#### PROBLEM STATEMENT
All the lines below need to be output exactly, apart from any images.

Items listed in a dataset
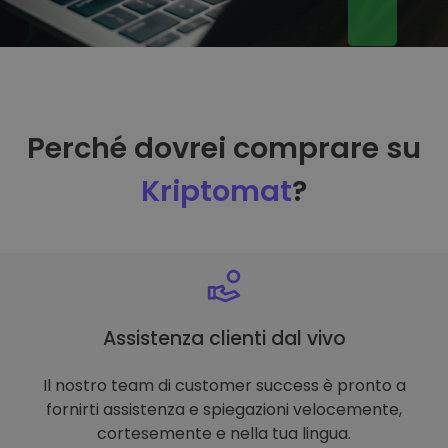
Perché dovrei comprare su
Kriptomat
?
Assistenza clienti dal vivo
Il nostro team di customer success è pronto a
fornirti assistenza e spiegazioni velocemente,
cortesemente e nella tua lingua.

#### SOLVED EXERCISE
Perché dovrei comprare su
Kriptomat
?
Assistenza clienti dal vivo
Il nostro team di customer success è pronto a
fornirti assistenza e spiegazioni velocemente,
cortesemente e nella tua lingua.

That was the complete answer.